Viva Mexico!
03 February 2020 | Mazzy
Steve Dolling | Not Raining for a Few Minutes
Mexico is an objectively dangerous place. They kill a lot of people here. If you move between countries, there is a much higher likelihood that your chopped-up plastic-bagged body parts will be found in a shallow grave in Guerrero than Saskatchewan.
Any of us who have travelled or lived here for any length of time inevitably have questions from some friends or family in Canada or the US directed at our sanity for being in such a dangerous country. "How can you live there? It's not safe!"
We Mexican fan boys roll our eyes and explain to them the reality of life here in Mexico. "There are some dangerous areas in Mexico, but we don't go there... If you are not dealing drugs, there are no problems... It's 42 times safer than living in Chicago... The tourist areas are safe and well protected... Tracey was shot in California, but we haven't had any trouble here..."
We have long ago rationalized in our minds how we are taking minimal risks and enjoying an extraordinary country with wonderful culture and friendly people. In fact, we sail on our boats or live in condos and marvel at how people back home get in their cars and do the dangerous drive to work every day. If you ask most anyone here, they will tell you they feel safer where they are in Mexico than they do in major cities to the north.
The Canadian travel advisories for Mexico mention the states of Sonora, Sinaloa, Michoacán, Baja California, Jalisco, Nayarit, Colima, Guerrero and Chihuahua. If I look at where we will travel to this season, it's not the dangerous places. Instead, we have travelled to Sonora, Baja California, Sinaloa, and Chihuahua. We are about head south for Nayarit, Jalisco, Colima, & Guerrero. Umm.
We drove through northern Sonora this season the same day that 9 American women and children were ambushed and killed in their vehicles. But that was way over the other side of the state on the border with Chihuahua and their community had issues with bad guys.
Near a boatyard we were staying in, they dug 42 bodies out of shallow graves in the desert. But it wasn't like we were at risk - this was a full 8 km away and the people were killed long before we got there.
Last year we skipped a visit to one of our favourite anchorages because the Mexican navy was about to confront a stolen 80-foot power cat that was taken at gunpoint a few days earlier. But that was some sort of commercial dispute and there was no risk to cruisers in the bay.
We rolled through Chihuahua on a bus the same day that another bus in Chihuahua crashed and killed 13 people. Totally fluke accident - never a danger to us. We travelled on a different bus line.
3 people were gunned down in downtown Zihua last year while we were there. But hey we don't hang out at those bars late at night. We were fine.

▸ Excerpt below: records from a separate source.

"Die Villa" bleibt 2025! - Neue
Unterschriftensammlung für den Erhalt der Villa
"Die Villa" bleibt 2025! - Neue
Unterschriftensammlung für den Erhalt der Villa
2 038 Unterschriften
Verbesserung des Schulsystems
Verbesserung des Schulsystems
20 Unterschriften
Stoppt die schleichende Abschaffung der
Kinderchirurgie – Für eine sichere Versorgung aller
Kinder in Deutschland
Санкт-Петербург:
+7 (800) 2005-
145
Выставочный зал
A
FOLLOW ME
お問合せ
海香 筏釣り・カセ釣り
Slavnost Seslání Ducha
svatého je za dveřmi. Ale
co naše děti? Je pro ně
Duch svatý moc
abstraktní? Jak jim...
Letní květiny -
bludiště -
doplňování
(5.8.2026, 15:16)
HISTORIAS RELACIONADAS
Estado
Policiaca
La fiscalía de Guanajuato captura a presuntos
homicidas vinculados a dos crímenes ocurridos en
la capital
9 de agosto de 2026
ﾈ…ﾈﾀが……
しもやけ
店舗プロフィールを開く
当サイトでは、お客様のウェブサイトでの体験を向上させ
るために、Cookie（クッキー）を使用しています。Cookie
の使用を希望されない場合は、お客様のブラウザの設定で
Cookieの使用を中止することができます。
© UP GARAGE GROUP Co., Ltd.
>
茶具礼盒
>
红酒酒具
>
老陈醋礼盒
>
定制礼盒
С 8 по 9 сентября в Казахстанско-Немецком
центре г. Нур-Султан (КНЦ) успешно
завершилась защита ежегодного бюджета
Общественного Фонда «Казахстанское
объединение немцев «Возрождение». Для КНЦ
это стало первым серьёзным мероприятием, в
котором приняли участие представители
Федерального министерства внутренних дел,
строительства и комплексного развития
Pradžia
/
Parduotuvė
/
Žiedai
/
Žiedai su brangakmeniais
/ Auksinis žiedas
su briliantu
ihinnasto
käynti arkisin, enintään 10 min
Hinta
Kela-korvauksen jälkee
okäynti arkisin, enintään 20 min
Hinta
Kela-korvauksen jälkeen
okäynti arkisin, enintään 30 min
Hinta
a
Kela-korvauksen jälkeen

Our friend we met in a coastal town described for us his day visiting a friend in a nearby city where a drug lord was arrested, and war broke out in the town. He drove from one street to another with police blockades and gunfire trying to escape. The President of Mexico ordered the alleged criminal released. The city has been peaceful ever since. This was 42 km away from us and happened at least a couple of weeks before.
We always seem to rationalize why we are safe when there is mayhem around us. But that's human nature. If there was some objective truth, we probably are at some higher level of risk than we like to admit, but it is still wildly lower than the risk of being taken out by melanoma in the Mexican sun.
And just in case you might be sitting smugly in your cubicle reading this on a computer thinking we are idiots for sailing away from the safety of home, when they are done fully quantifying the risks of sitting in your cubicle for 35 hours a week, you are going to wish you had spent your time hanging in the sun in rural Guerrero buying drugs from sketchy looking dudes.
We are all going to die. We aren't necessarily all given the chance to really live. Best to take it when we can.